Inpatient Spending - Patient's with no treatment saw an average inpatient cost of care of about $34,000. Patient's placed on a RAD device saw an increase in inpatient spending from $25,000 6 months prior to RAD initiation to $33,000 6 moths after RAD initiation. Those placed on non-invasive home ventilation saw a reduction in inpatient spending from $27,000 6 moths prior to initiation to $25,000 6 months after initiation. Conclusion - noninvasive home ventilation keeps patient's out of the hospital therefore decreasing inpatient spending while patient's on RAD devices have a higher instance of hospitalization compared to Non-invasive home ventilation therefore increasing inpatient spending costs.

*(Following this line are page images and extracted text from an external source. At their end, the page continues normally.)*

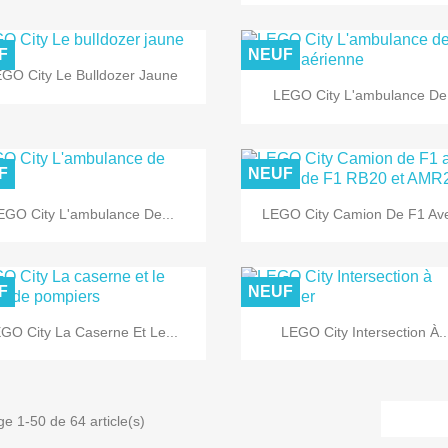
F
NEUF

Aperçu rapide
GO City Le Bulldozer Jaune

Aperçu rapide
LEGO City L'ambulance De.
F
NEUF


Aperçu rapide
Aperçu rapide
EGO City L'ambulance De...
LEGO City Camion De F1 Ave
F
NEUF


Aperçu rapide
Aperçu rapide
GO City La Caserne Et Le...
LEGO City Intersection À..
ge 1-50 de 64 article(s)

If you would like a copy of the study, I will certainly provide it to you, but what I challenge you to do is think about "frequent flyer" patients and ask yourself "Am i doing all I can for that patient upon discharge to keep them from coming back?" If non-invasive home ventilation is not part of your home discharge plan specifically for COPD patients with chronic respiratory failure, then the answer to that questions is clearly "no."
I encourage you to have an open discussion on this topic.